A continuación, algunos tips y consejos que debemos tener en cuenta para que el trabajo de la consultoría externa sea llevada a cabo con éxito y sea de utilidad para la empresa.

  1. En primer lugar, reflexione sobre los motivos que indican la necesidad de contratar una consultoría. A su vez, tenga claridad de sus objetivos con la consultora pues así deberá exponer con transparencia la intimidad de su empresa ante el consultor y juntos direccionar los trabajos.
  2. Es importante saber cuál es la dirección del proyecto, la idea principal y también, en caso de gestionar algún tipo de actividad, tener los presupuestos y la documentación a mano para no perder tiempo en los procesos de consultoría.
  3. Solamente decida la contratación si usted estuviera dispuesto a trabajar junto a los consultores en la planificación y toma de decisiones, así como también en movilizar toda la empresa y recursos necesarios en este proceso. Si no está dispuesto a realizar las tareas en conjunto, aceptar las soluciones, aplicaciones diversas, modificaciones y demás, no es conveniente realizar este tipo de tarea.
  4. Reflexione a su vez si su empresa está realmente dispuesta a realizar algún tipo de actividad en conjunto, ya que no realizarla o no tener la innovación o los procesos necesarios para hacerlo, implican una modificación del trato con la empresa de consultoría que, en definitiva, interfiere en todo el proceso.
  5. Es relevante que no se le mienta al consultor. Esté dispuesto a abrirse a las propuestas realizadas, dé la documentación precisa y a su vez no mienta sobre diferentes informaciones que puedan perjudicar el proceso del proyecto a desarrollar.
  6. Si tiene algún tipo de deuda, algún tipo de dificultad y usted no la dice de antemano, seguramente será imposible poder resolver ese inconveniente, ya que al momento de realizar la propuesta final, nos encontraremos con una traba que no estaba clara desde el principio y por ende no facilitará el proceso de desarrollo.
  7. El hecho de mentir u ocultar la información suele llevar a un empeoramiento de la relación entre las partes, ya que se suele culpar al consultor del fracaso de la gestión, cuando realmente no hubo predisposición por parte de la empresa.

Conclusión

Recuerde que el consultor es un catalizador de cambios que propone ideas y las discute, a su vez, enriquece, argumenta y enseña a la empresa cliente para que camine con solvencia por sus propios medios.
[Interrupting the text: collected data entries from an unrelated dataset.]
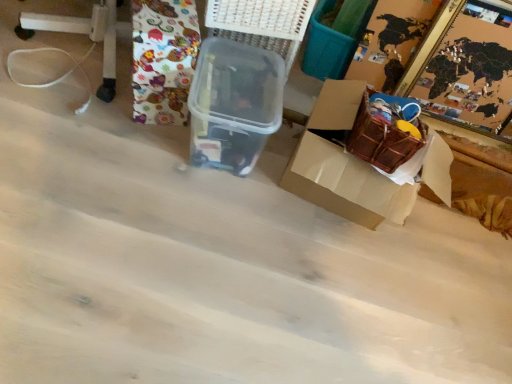 Where is `free location in front of patterned fabric at upper left`? The image size is (512, 384). free location in front of patterned fabric at upper left is located at coordinates (124, 139). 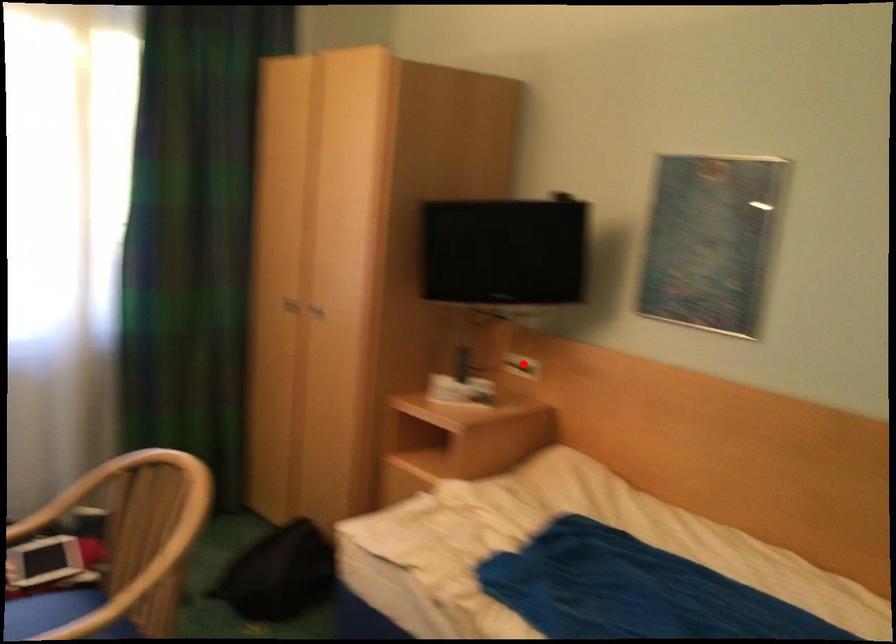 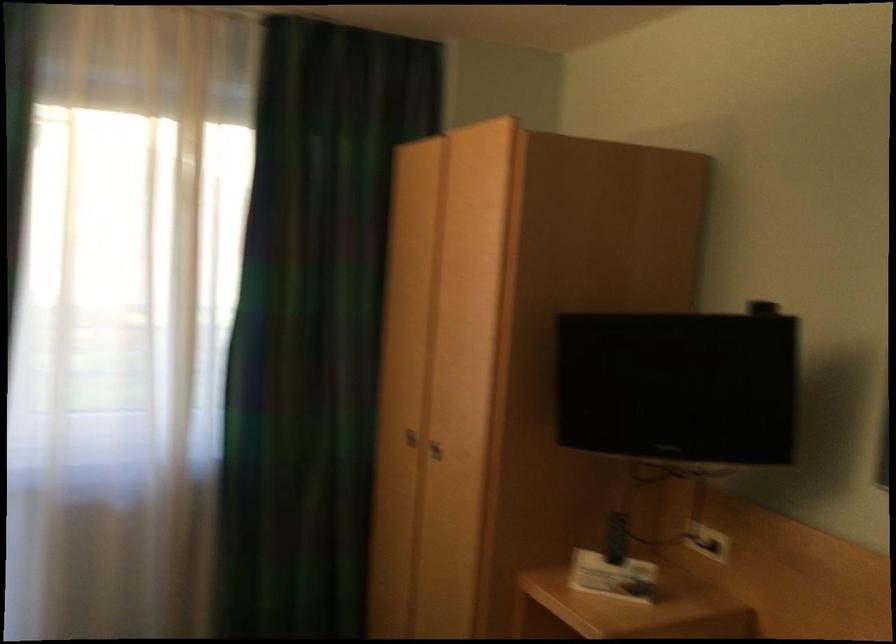 The point at the highlighted location is marked in the first image. Where is the corresponding point in the second image?

(707, 542) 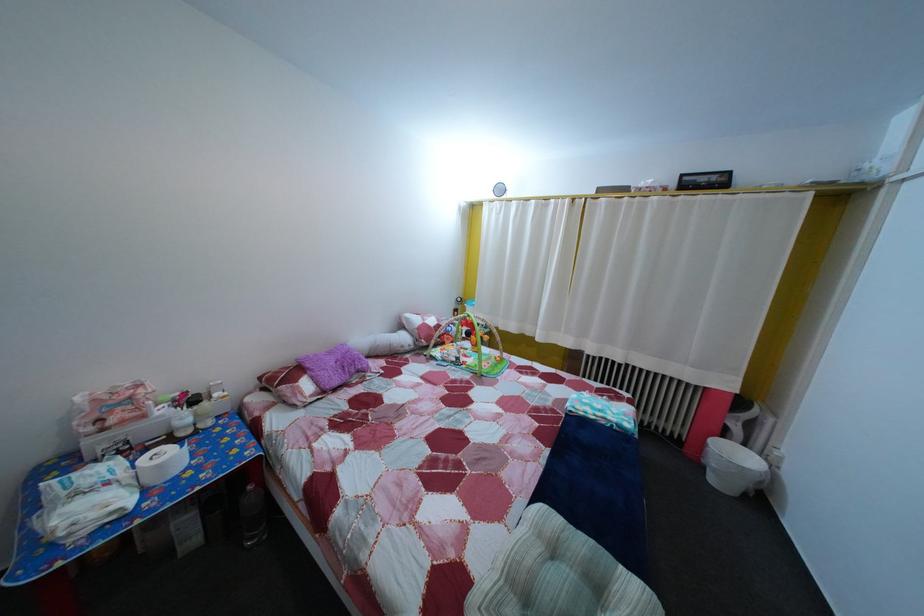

El trabajo de un consultor tendrá resultados positivos, solamente si fuera el fruto de una acción conjunta armónica y sustentable, lo que debería evitar sorpresas en el momento de la o las propuestas finales.

Fuentes:

  • “La consultoría externa como una herramienta para el desarrollo organizacional en una PyME” Trabajo final, Antonella Gómez, Melina Gomez y Lara Maidana. Carrera de Licenciatura en administración y gestión empresarial. UNSAM.
  • Enciclopedia Práctica de la Pequeña y Mediana Empresa. Editorial Océano / Centrum.